We can define this procedure algorithmically as:

1. Compute $T$ on the original data $x_{1},x_{2},\ldots,x_{n_{X}}$, and $y_{1},y_{2},\ldots,y_{n_{Y}}$.

2. For $b = 1,2,\ldots,B$, where $B$ is a large number (like $10,000$):

    (a) Permute the $n_{X}$ and $n_{Y}$ observations at random. Call the first $n_{X}$ permuted observations $x_{1}^{*},x_{2}^{*},\ldots,x_{n_{X}}^{*}$, and call the remaining observations $y_{1}^{*},y_{2}^{*},\ldots,y_{n_{Y}}^{*}$.
    
    (b) Compute $T$ on the permuted data $x_{1}^{*},x_{2}^{*},\ldots,x_{n_{X}}^{*}$, and $y_{1}^{*},y_{2}^{*},\ldots,y_{n_{Y}}^{*}$, and call the result $T^{*b}$.
    
3. The $p$-value is given by $\displaystyle \frac{\sum_{b = 1}^{B} 1_{(|T^{*b}| \geq |T|)}}{B}$

We can also apply this approach to the False Discovery Rate (FDR) calculation. Suppose we wish to control the FDR for $m$ null hypotheses, $H_{01},\ldots,H_{0m}$, where either no theoretical null distribution is available, or we prefer to avoid the use of a theoretical null distribution. We can make use of the two-sample $t$-statistic for each hypothesis, leading to the test statistics $T_{1},\ldots,T_{m}$. We could simply compute the $p$-value for each of the $m$ hypotheses using the re-sampling method above, and then apply the Benjamini-Hochberg procedure to these $p$-values. However, we can do this in an even more direct way without calculating $p$-values!

Recall the FDR is defined as $\displaystyle E\left(\frac{V}{R}\right)$ where $V$ is the count of false-positives, and $R$ is the count of true-positives. To estimate the FDR via re-sampling, we make the assumption that $\displaystyle E\left(\frac{V}{R}\right) \approx \frac{E(V)}{R}$. If we reject any null hypothesis for which the test statistic exceeds some number $c$ is absolute value, then calculating $R$ is straightforward, $\displaystyle R = \sum_{i = 1}^{m} 1_{(|T_{j}| \geq c)}$. However, estimating $V$ is difficult. One way to do it is with a re-sampling approach.
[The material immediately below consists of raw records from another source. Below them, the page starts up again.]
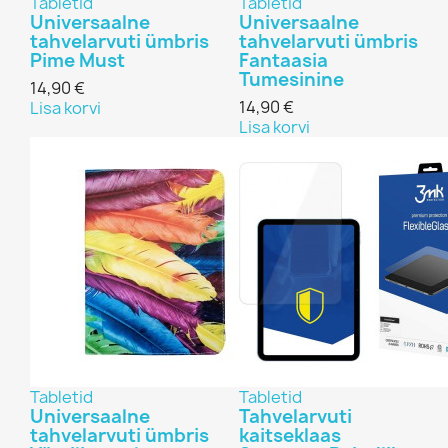
Tabletid
Tabletid
Universaalne
Universaalne
tahvelarvuti ümbris
tahvelarvuti ümbris
Pime Must
Fantaasia
Tumesinine
14,90 €
14,90 €
Lisa korvi
Lisa korvi
Tabletid
Tabletid
Universaalne
Tahvelarvuti
tahvelarvuti ümbris
kaitseklaas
For each of the null hypotheses $H_{01},\ldots,H_{0m}$, we can estimate $E(V)$ as follows. Let $x_{1}^{(j)},\ldots,x_{n_{X}}^{(j)}$ and $y_{1}^{(j)},\ldots,y_{n_{Y}}^{(j)}$ be the data associated with the $j$th null hypothesis, with $j = 1,\ldots,m$. We permute the $n_{X} + n_{Y}$ observations at random, and then permute the $t$-statistic on the permuted data. For this permuted data, we know all the null hypotheses hold, and so the number of permuted $t$-statistics that exceed the threshold $c$ in absolute value provides an estimate for $E(V)$. We can improve this estimate by repeating the permutation process $B$ times, for some large number $B$, and averaging the results. This procedure is described in the algorithm below:

1. Select a threshold $c$, where $c > 0$.

2. For $j = 1,\ldots,m:

    (a) Compute $T^{(j)}$, the two-sample $t$-statistic for the null hypothesis $H_{0j}$ on the basis of the original data $x_{1}^{(j)},\ldots,x_{n_{X}}^{(j)}$ and $y_{1}^{(j)},\ldots,y_{n_{Y}}^{(j)}$.
    
    (b) For $b = 1,\ldots,B$, where $B$ is a large number (like $10,000$)
    
    - Permute the $n_{X}+ n_{Y}$ observations at random. Call the first $n_{X}$ observations $x_{1}^{*(j)},x_{2}^{*(j)},\ldots,x_{n_{X}}^{*(j)}$, and call the remaining observations $y_{1}^{*(j)},y_{2}^{*(j)},\ldots,y_{n_{Y}}^{*(j)}$.
    
    - Compute the T statistic on the permuted data $x_{1}^{*(j)},x_{2}^{*(j)},\ldots,x_{n_{X}}^{*(j)}$, and $y_{1}^{*(j)},y_{2}^{*(j)},\ldots,y_{n_{Y}}^{*(j)}$, and call the result $T^{(j),*b}$.
    
3. Compute $\displaystyle R = \sum_{i = 1}^{m} 1_{(|T_{j}| \geq c)}$

4. Compute $\displaystyle \hat{V} = \frac{\sum_{b = 1}^{B} \sum_{j = 1}^{m} 1_{(|T^{(j),*b}| \geq c)}}{B}$

5. The estimated FDR associated with the threshold $c$ is $\displaystyle \frac{\hat{V}}{R}$

In general, there are two settings in which a re-sampling approach is particularly useful:

1. Perhaps no theoretical null distribution is available. This may be the case if you are testing an unusual null hypothesis $H_{0}$, or using an unusual test statistic $T$.

2. Perhaps a theoretical null distribution *is* available, but the assumptions required for its validity do not hold. **For example, you don't have a large number of observations.** 

In many real-world settings, re-sampling is a powerful tool for hypothesis testing when no out-of-the-box hypothesis tests are available, or key assumptions are violated.